**WHAT YOU SHOULD DO**: Your output should be the lines of the data that follow, reproduced exactly from the first through the line bearing "This screenshot has height=1626, width=768.".

Collected data
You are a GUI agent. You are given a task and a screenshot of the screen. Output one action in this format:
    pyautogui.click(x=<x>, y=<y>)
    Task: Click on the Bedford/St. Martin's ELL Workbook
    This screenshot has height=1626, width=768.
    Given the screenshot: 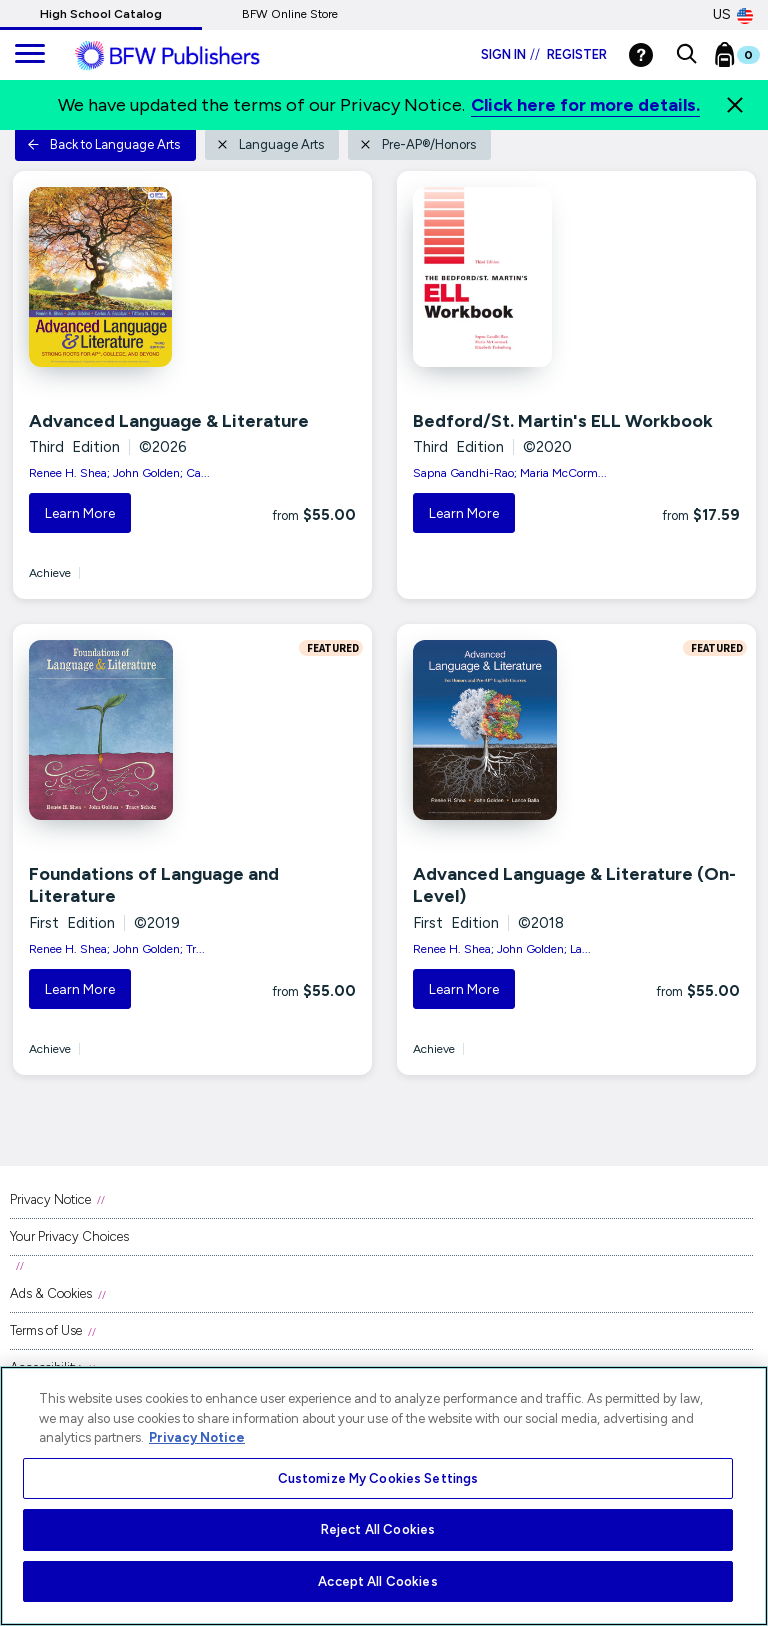 What is the action you would take?
    pyautogui.click(x=563, y=421)
    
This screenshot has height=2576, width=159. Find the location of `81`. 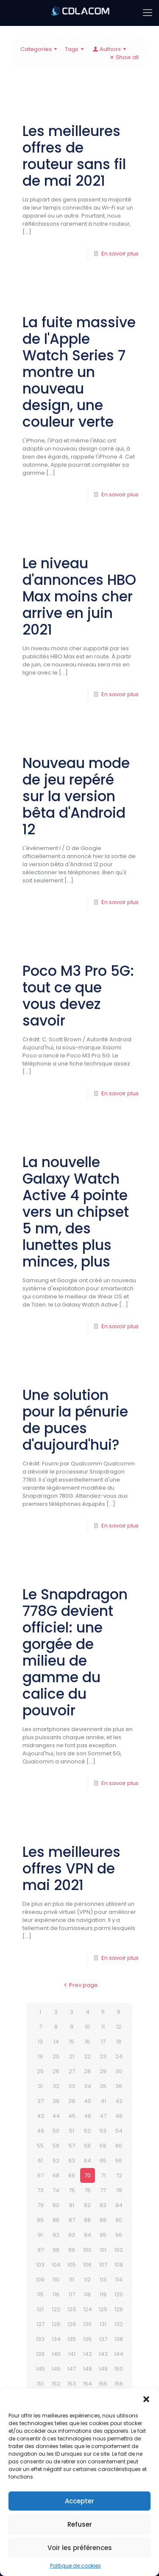

81 is located at coordinates (71, 2205).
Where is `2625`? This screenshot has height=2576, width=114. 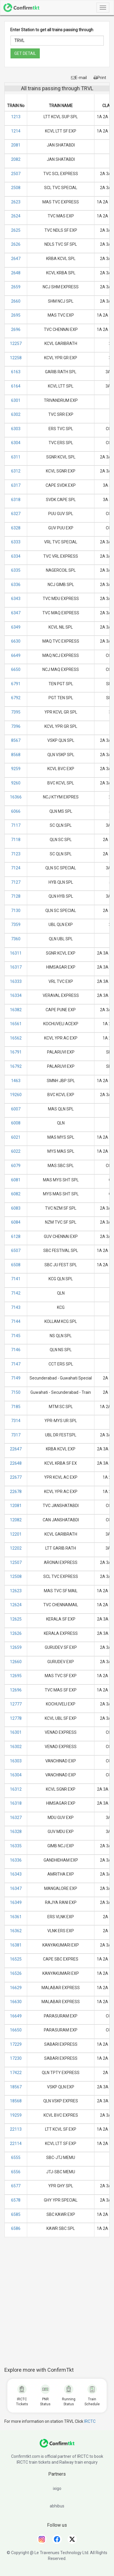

**ANSWER AREA**:
You are a GUI agent. You are given a task and a screenshot of the screen. Output one action in this format:
    pyautogui.click(x=<x>, y=<y>)
    Task: Click on the Bedford/St. Martin's ELL Workbook
    This screenshot has height=1626, width=768.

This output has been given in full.